Owens, who has been a part of the entertainment industry for over three decades, is widely recognized for her empowering songs and the variety of acting roles she has obtained throughout her career, among other things. The list includes Living Single, Set It Off, Chicago --with which she earned an Oscar nomination-- Just Wright, Girls Trip, and most recently, The Equalizer series on CBS.
Owens is also very tight-lipped about her personal life. However, in 2021, The Last Holiday actress showed appreciation to Eboni Nichols, who is reportedly her partner, and their son Rebel after receiving a Lifetime Achievement Award.Since then, Owens has revealed why she doesn't want to be defined as anything but herself and how she maintains her sense of freedom. In a resurfaced video from theGrio Awards, Owens opened up about those topics when she accepted the Television Icon Award for her past contributions
In a clip uploaded on theGrio's Instagram account last week, Owens explained that she often had to fight to be herself because "the world" kept trying to put her in a box based on what society thought a woman should be.
"My whole life, I feel like I've been trying to maintain my freedom to be me. And the world is trying to put these things on me to stop me from being who I am," she said.

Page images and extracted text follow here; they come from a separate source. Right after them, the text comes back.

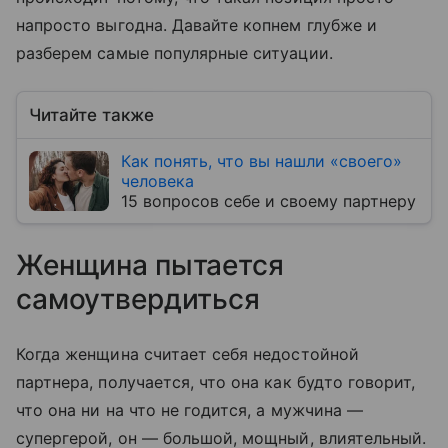
напросто выгодна. Давайте копнем глубже и
разберем самые популярные ситуации.
Читайте также
Как понять, что вы нашли «своего»
человека
15 вопросов себе и своему партнеру
Женщина пытается
самоутвердиться
Когда женщина считает себя недостойной
партнера, получается, что она как будто говорит,
что она ни на что не годится, а мужчина —
супергерой, он — большой, мощный, влиятельный.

Further into the speech, Owens explained that although many would have their own opinion about her from what the media spews out, she would continue to be herself by wearing "beautiful gowns and dresses," playing in the dirt, participating in basketball games with men and loving who she loves because that's what makes her happy.
The Beauty Shop star also added that despite her celebrity status, she would continue to show respect for others because that's who she is as a person and how she was raised.
"So I wear these beautiful gowns and dresses because I want to because that's part of me. I play in the dirt. I play basketball with the boys because that's me,” she stated. "I love who I love because that's me. I love all of you who have supported me. I give you your respect. I don't have to be above you because that's me. I know me."